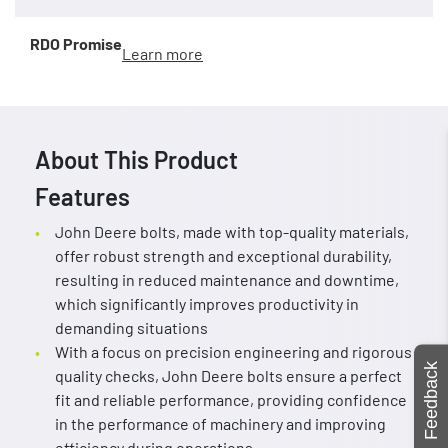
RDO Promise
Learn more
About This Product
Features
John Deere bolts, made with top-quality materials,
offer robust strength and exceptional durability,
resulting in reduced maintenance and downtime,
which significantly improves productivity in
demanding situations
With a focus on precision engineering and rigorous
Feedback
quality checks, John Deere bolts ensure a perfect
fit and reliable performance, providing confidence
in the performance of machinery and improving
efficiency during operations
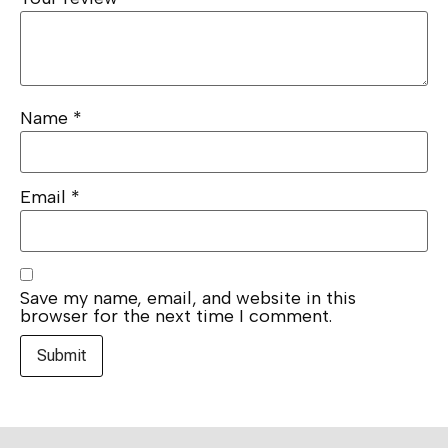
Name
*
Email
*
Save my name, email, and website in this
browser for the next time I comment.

• • • •

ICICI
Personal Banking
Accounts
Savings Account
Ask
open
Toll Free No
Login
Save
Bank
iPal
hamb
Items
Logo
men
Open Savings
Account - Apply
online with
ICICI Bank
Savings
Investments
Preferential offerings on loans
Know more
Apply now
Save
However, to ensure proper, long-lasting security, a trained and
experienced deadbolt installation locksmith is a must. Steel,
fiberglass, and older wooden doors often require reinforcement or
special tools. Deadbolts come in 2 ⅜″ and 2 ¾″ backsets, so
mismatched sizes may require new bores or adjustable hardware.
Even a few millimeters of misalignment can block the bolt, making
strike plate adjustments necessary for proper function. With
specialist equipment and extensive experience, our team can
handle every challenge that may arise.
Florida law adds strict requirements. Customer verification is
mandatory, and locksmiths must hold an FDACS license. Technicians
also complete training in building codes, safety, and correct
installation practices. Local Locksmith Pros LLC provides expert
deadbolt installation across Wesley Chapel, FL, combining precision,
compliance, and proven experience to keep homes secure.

• • • •

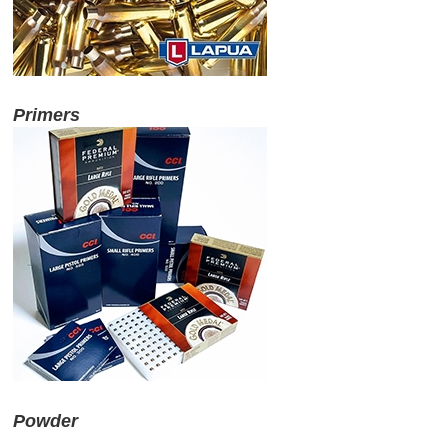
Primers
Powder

• • • •

■ Work order
Give back precisely the lines above that start at the line containing "Preferential offerings on loans" and end at the line containing "compliance, and proven", inclusive. No other lines belong in the output.

■ Reply to the exercise
Preferential offerings on loans
Know more
Apply now
Save
However, to ensure proper, long-lasting security, a trained and
experienced deadbolt installation locksmith is a must. Steel,
fiberglass, and older wooden doors often require reinforcement or
special tools. Deadbolts come in 2 ⅜″ and 2 ¾″ backsets, so
mismatched sizes may require new bores or adjustable hardware.
Even a few millimeters of misalignment can block the bolt, making
strike plate adjustments necessary for proper function. With
specialist equipment and extensive experience, our team can
handle every challenge that may arise.
Florida law adds strict requirements. Customer verification is
mandatory, and locksmiths must hold an FDACS license. Technicians
also complete training in building codes, safety, and correct
installation practices. Local Locksmith Pros LLC provides expert
deadbolt installation across Wesley Chapel, FL, combining precision,
compliance, and proven experience to keep homes secure.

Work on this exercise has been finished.